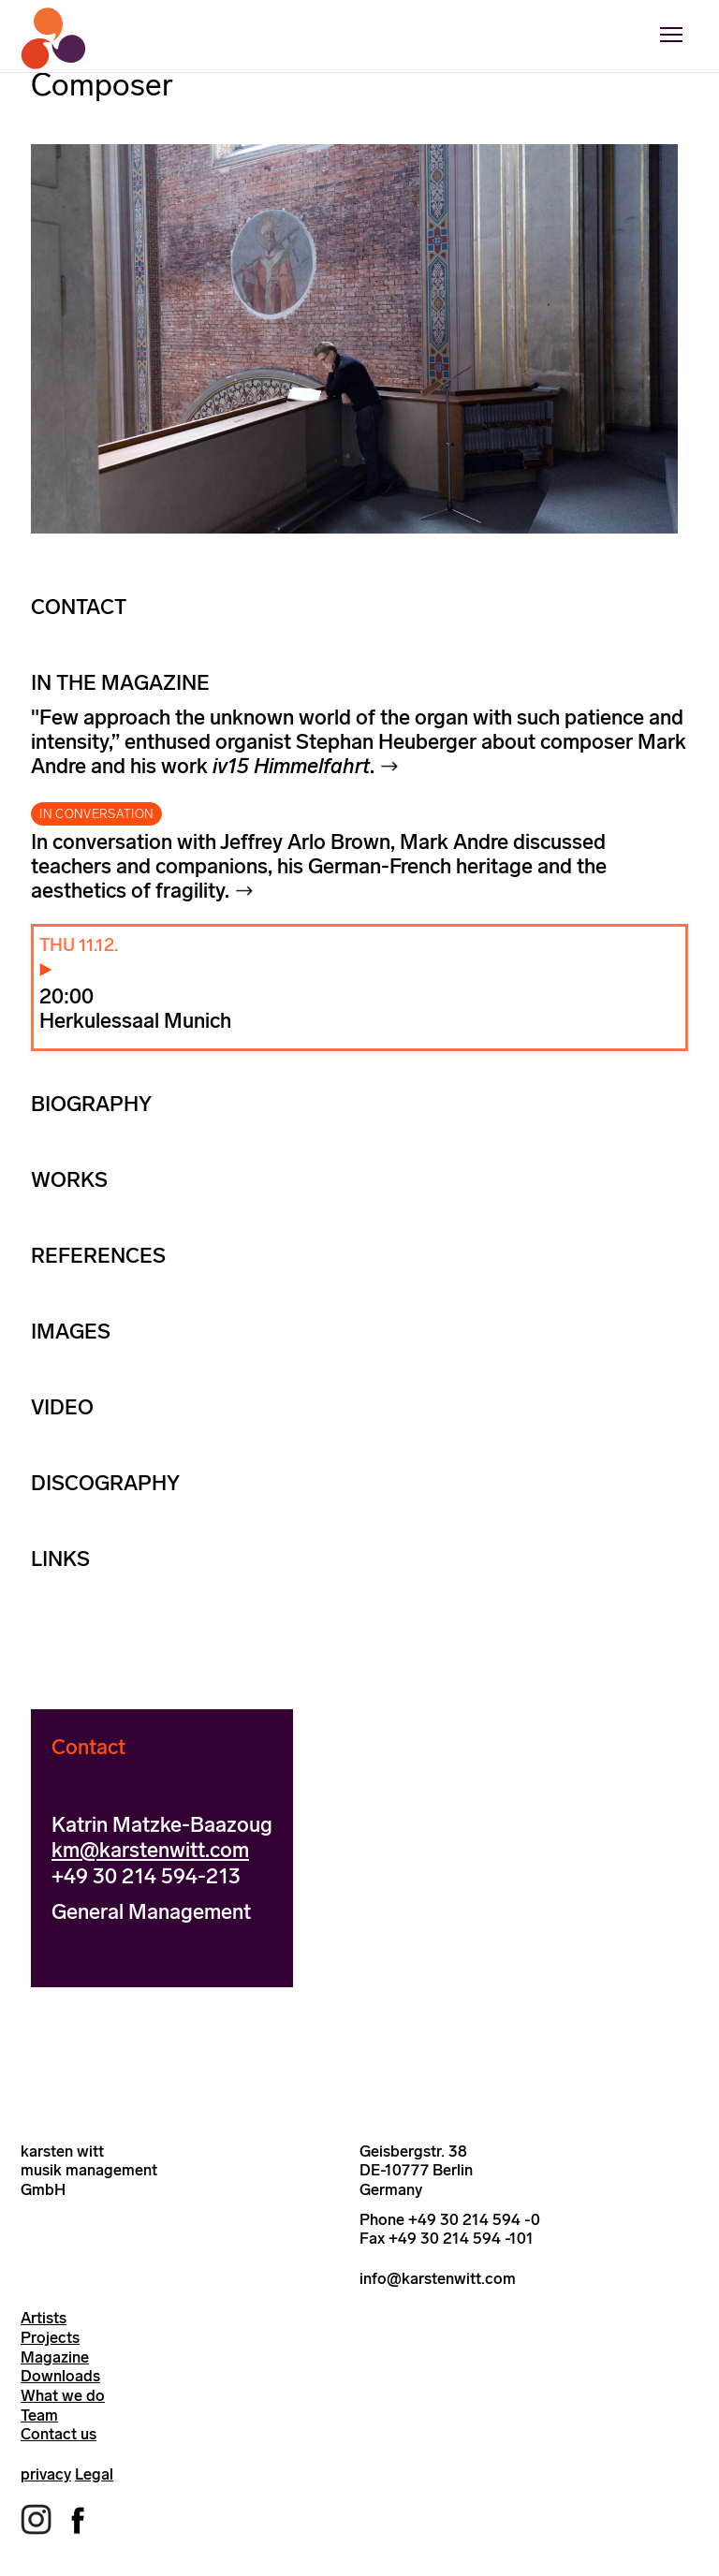  Describe the element at coordinates (55, 2357) in the screenshot. I see `Magazine` at that location.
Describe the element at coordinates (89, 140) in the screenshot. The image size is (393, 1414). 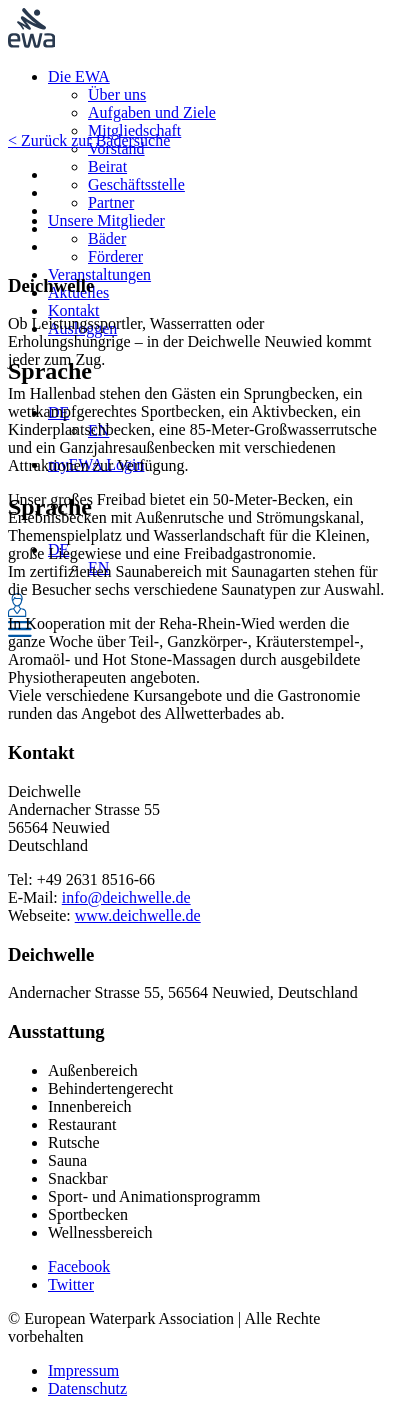
I see `< Zurück zur Bädersuche` at that location.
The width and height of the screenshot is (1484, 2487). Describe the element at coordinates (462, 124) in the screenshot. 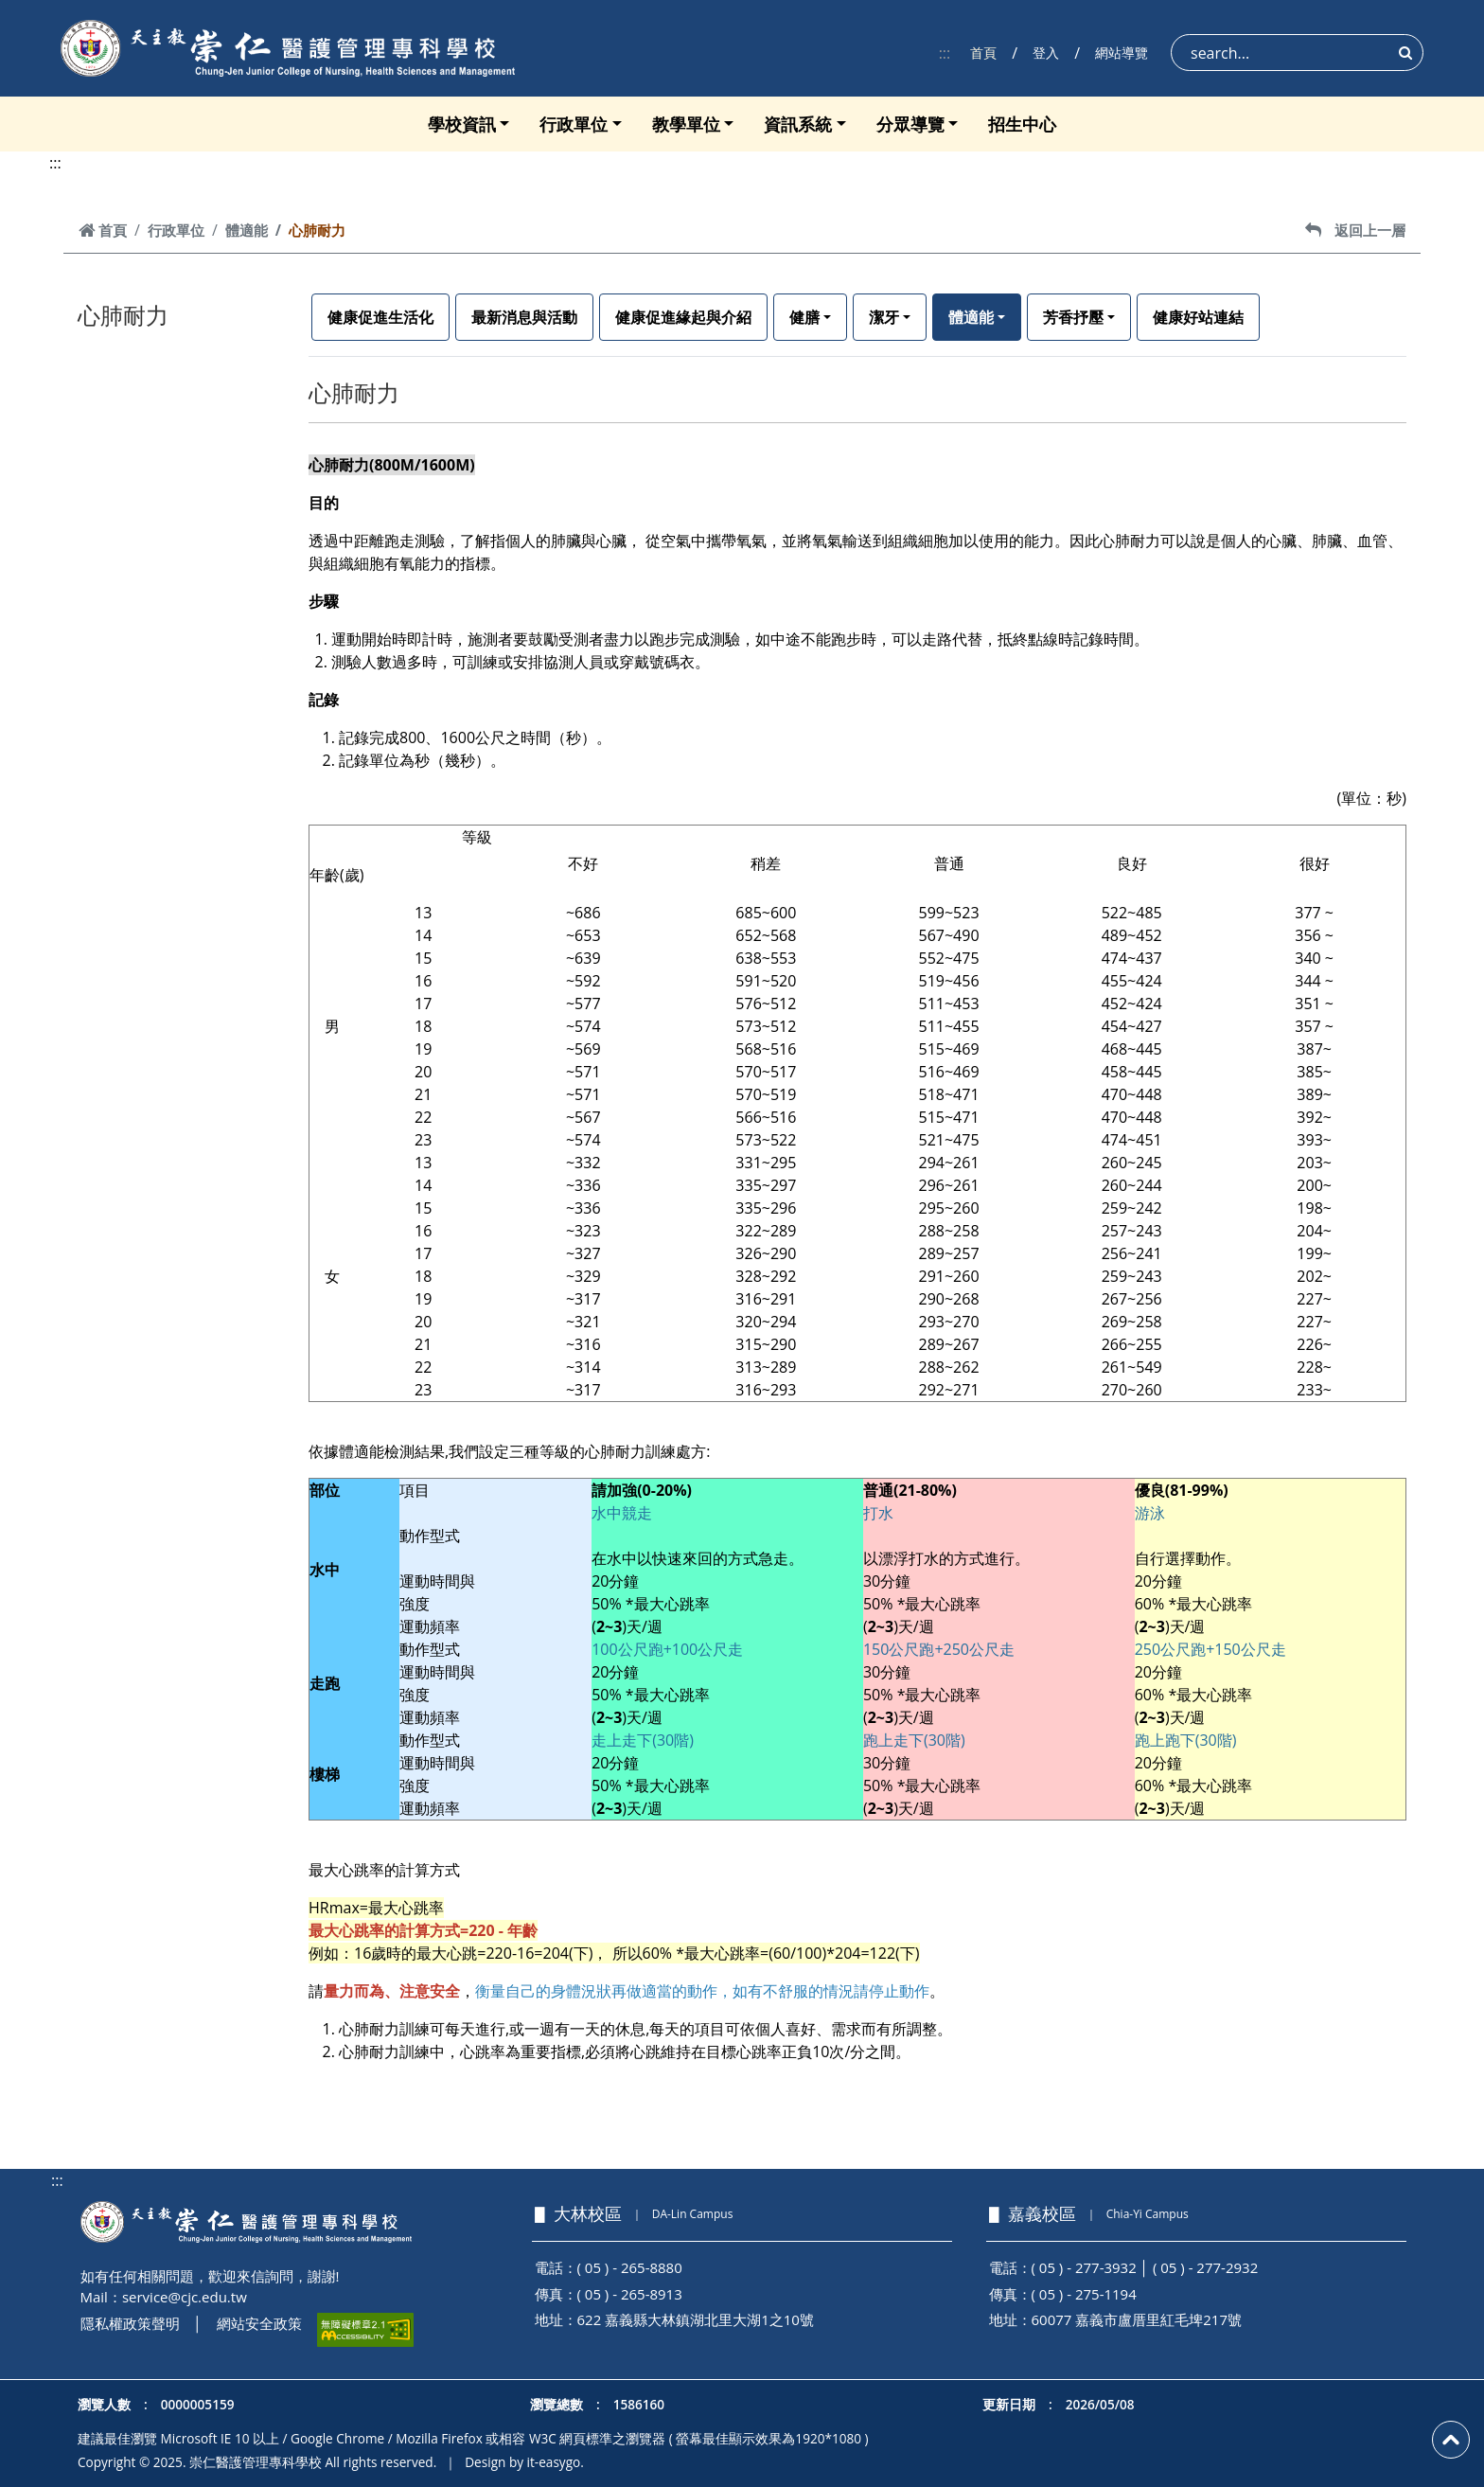

I see `學校資訊` at that location.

------

Where the line containing "Describe the element at coordinates (89, 140)" appears above, start there and set down each line exactly through the last line of the data; leave out every picture.

Describe the element at coordinates (89, 140) in the screenshot. The image size is (393, 1414). 
I see `< Zurück zur Bädersuche` at that location.
The width and height of the screenshot is (1484, 2487). Describe the element at coordinates (462, 124) in the screenshot. 

I see `學校資訊` at that location.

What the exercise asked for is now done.